→ Aim of the task: List all lines in the material below that contain "Follow".

→ Provided data:
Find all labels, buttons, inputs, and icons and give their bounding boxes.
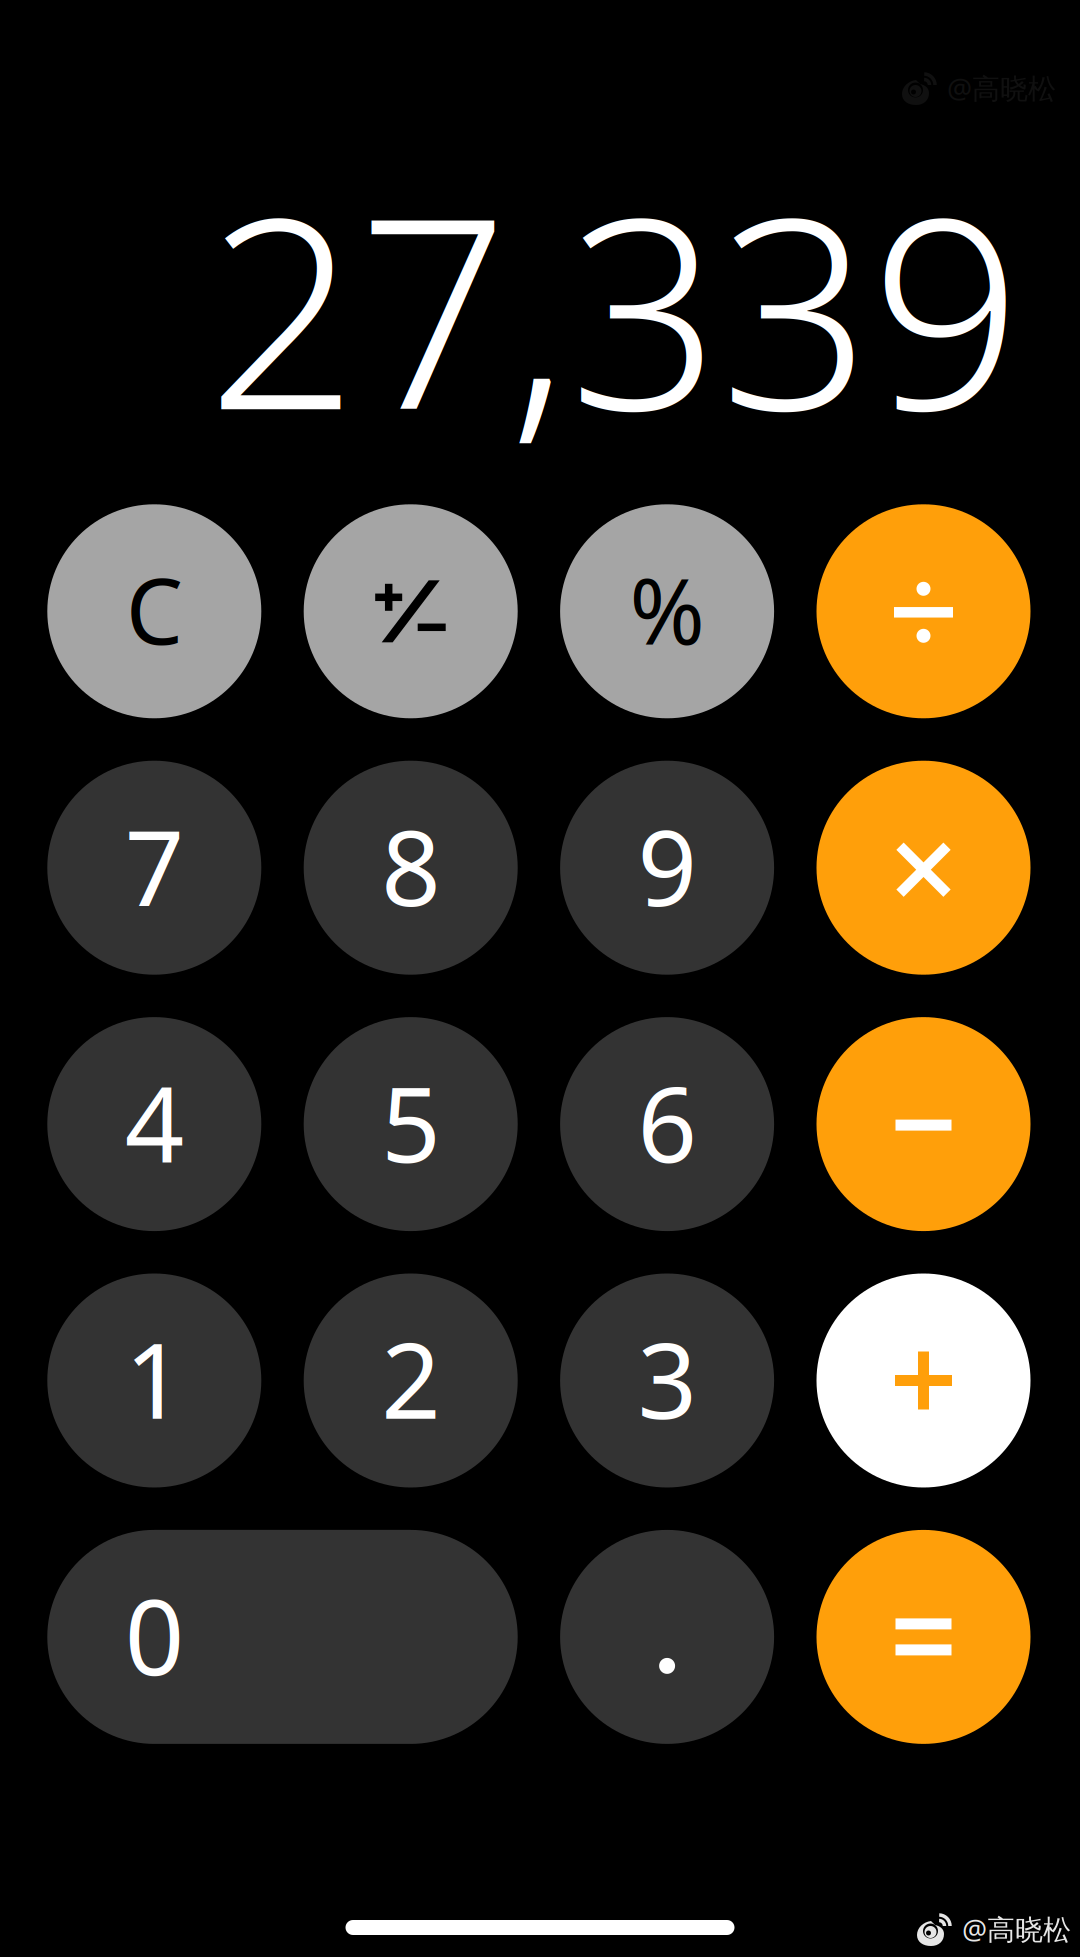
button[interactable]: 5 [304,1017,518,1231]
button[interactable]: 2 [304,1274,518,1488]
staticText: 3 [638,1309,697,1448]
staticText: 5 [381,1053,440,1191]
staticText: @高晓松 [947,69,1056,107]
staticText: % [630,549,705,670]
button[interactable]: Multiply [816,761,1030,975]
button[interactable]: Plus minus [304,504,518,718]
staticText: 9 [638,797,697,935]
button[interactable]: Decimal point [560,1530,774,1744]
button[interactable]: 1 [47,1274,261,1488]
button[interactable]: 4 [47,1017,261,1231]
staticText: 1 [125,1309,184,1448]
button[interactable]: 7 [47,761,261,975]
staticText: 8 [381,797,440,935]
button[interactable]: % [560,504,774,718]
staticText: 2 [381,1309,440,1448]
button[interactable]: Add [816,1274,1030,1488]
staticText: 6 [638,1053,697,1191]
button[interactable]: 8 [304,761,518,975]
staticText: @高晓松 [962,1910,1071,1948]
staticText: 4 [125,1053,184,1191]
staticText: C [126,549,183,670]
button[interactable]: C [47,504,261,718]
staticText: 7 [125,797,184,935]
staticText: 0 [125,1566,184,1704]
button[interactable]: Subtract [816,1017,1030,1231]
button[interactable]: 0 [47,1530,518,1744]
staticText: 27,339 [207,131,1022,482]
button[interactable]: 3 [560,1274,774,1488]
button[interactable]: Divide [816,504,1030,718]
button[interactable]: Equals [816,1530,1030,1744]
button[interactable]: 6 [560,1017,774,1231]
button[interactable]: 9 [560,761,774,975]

* * *

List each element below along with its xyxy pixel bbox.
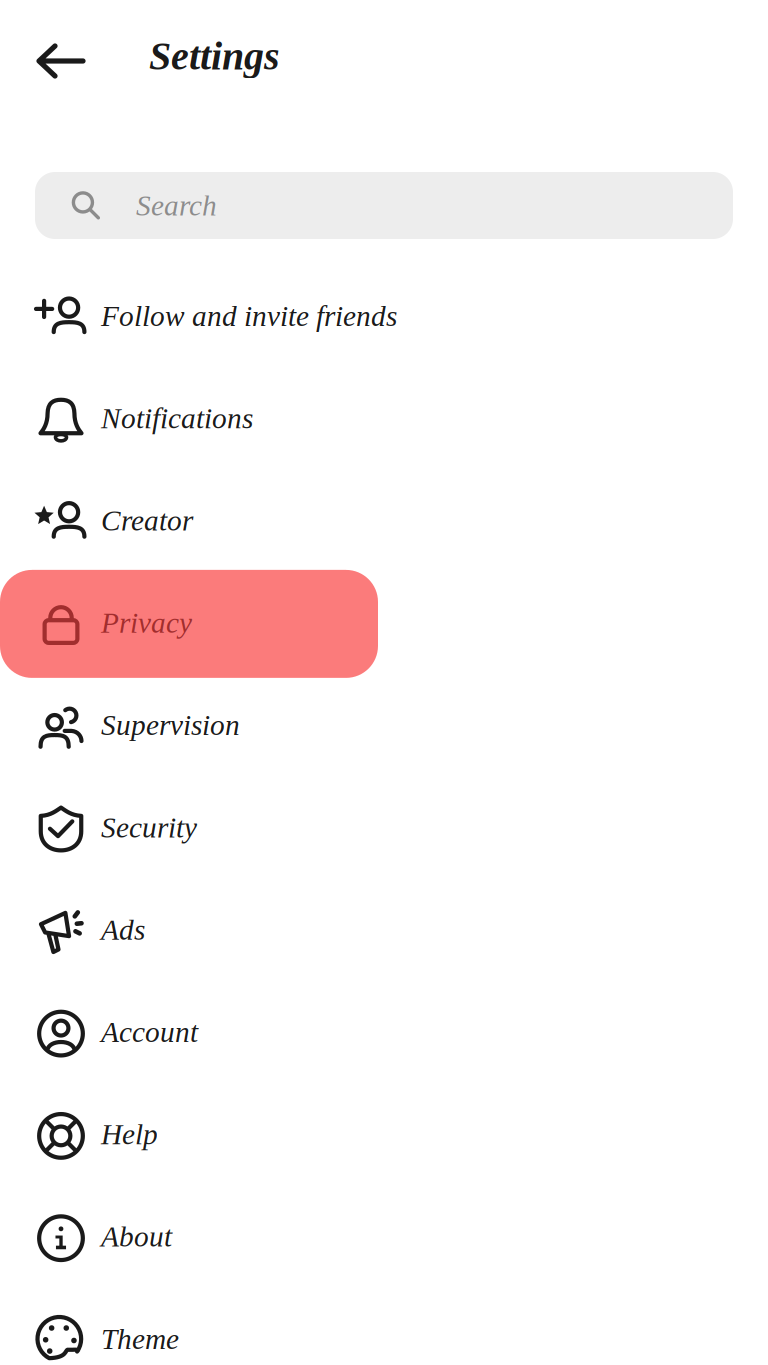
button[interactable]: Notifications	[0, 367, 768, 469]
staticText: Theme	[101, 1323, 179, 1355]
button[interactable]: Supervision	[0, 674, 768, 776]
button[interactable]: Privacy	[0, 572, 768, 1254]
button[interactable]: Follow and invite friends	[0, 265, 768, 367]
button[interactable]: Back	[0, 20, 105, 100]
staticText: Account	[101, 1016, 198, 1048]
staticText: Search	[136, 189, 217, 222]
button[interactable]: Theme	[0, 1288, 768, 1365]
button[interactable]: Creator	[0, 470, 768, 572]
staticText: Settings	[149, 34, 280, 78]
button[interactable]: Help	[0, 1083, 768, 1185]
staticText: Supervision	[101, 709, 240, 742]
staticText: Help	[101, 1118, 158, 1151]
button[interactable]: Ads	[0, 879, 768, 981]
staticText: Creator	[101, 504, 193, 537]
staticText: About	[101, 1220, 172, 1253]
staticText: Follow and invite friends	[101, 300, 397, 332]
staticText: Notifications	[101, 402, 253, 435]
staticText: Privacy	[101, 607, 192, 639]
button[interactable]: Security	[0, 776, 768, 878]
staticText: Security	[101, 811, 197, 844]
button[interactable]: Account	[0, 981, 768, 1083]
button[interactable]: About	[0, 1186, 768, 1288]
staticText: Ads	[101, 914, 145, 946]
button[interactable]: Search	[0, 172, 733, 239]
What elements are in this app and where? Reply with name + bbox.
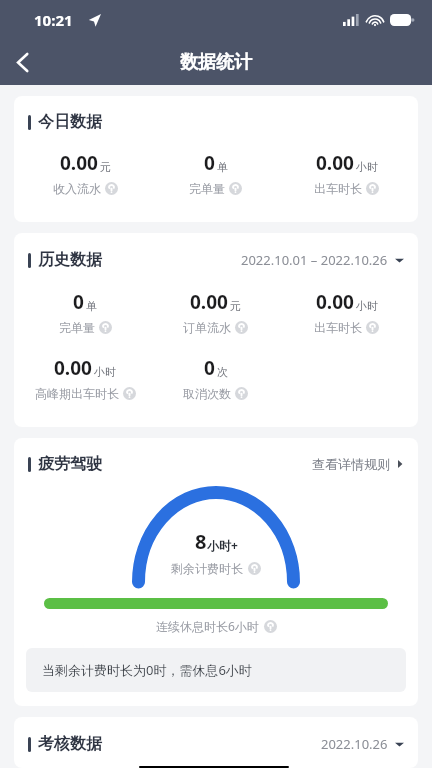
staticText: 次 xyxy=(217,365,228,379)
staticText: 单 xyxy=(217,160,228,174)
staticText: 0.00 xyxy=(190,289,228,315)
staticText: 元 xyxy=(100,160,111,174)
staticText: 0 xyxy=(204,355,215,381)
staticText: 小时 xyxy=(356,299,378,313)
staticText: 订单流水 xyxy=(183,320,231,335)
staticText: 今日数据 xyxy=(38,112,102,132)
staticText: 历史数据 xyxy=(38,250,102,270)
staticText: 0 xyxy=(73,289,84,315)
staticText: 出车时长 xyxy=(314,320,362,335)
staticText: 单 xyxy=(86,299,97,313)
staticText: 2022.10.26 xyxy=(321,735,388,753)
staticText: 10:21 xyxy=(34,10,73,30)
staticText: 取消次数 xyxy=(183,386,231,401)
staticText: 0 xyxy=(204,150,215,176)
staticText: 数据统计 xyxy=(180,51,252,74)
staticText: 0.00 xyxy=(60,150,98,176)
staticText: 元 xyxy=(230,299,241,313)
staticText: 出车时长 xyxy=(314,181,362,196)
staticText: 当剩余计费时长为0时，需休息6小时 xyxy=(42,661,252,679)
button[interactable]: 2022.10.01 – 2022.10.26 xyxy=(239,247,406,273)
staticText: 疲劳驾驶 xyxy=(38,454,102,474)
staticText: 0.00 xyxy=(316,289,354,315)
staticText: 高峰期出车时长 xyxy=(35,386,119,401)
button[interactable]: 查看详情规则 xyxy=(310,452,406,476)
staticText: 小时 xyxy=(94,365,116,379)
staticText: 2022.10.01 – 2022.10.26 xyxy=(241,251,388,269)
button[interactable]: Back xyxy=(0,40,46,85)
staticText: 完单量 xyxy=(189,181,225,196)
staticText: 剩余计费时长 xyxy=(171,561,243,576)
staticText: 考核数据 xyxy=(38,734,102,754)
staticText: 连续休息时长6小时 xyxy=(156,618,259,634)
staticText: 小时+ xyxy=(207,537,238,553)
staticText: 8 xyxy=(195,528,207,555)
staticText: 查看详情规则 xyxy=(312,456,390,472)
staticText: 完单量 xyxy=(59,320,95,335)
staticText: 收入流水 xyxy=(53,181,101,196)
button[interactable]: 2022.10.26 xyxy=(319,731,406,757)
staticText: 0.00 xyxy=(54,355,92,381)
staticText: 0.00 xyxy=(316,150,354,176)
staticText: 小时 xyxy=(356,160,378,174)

→ Written solution:
button[interactable]: Follow and invite friends	[0, 265, 768, 367]
staticText: Follow and invite friends	[101, 300, 397, 332]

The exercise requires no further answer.